Wednesday, November 13, 2024

Donald and Fidel

 


                     Castro and Putin, another Trump Supporter


Fidel Castro led a popular revolution which took over Cuba in 1959. I was in high school at the time. When it became clear that Castro was a communist, many of the more affluent Cubans migrated to America. One of these was a friend of my mother’s. When she got back to the States she told my mother about how Cuba had changed under Castro. 

What struck me was what she said about the people he put into leadership positions. She said that they were the least competent, the least qualified people he could have picked. 

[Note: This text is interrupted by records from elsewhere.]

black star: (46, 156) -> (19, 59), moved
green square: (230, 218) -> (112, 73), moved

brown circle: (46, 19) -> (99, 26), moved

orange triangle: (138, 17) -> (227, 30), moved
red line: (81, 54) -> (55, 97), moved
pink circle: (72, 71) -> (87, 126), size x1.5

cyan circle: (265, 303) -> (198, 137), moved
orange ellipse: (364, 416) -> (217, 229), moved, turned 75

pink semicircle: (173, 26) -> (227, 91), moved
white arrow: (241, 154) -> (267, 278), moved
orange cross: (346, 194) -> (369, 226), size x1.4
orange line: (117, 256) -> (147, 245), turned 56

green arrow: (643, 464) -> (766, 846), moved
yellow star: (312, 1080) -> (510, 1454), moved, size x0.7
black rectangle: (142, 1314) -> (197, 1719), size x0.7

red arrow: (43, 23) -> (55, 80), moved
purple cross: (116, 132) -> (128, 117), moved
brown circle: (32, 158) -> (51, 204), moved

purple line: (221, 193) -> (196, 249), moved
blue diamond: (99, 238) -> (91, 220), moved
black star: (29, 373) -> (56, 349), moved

As Donald Trump makes his cabinet and other appointments known, I think you could describe them in the same way. From Mike Huckabee, the new Ambassador to Israel, a fundamentalist Christian who believes the Bible gives Israel the right to occupy the West Bank and Gaza, to Tom Homan, new Director of Immigration Enforcement, and author of the cruel family separation policy of Trump’s first term. From Matt Gaetz, Trump’s new Attorney General, under investigation for sexual misconduct by the House of Representatives, to Pete Hegseth, a political commentator on Fox News, now appointed Secretary of Defense, to Dan Scavino, Trump’s former golf caddie, now deputy White House Chief of Staff.    

What do these misfits have in common? They are loyal to Trump and dependent on him for their prominent positions. I suspect Castro’s appointees had the same qualifications.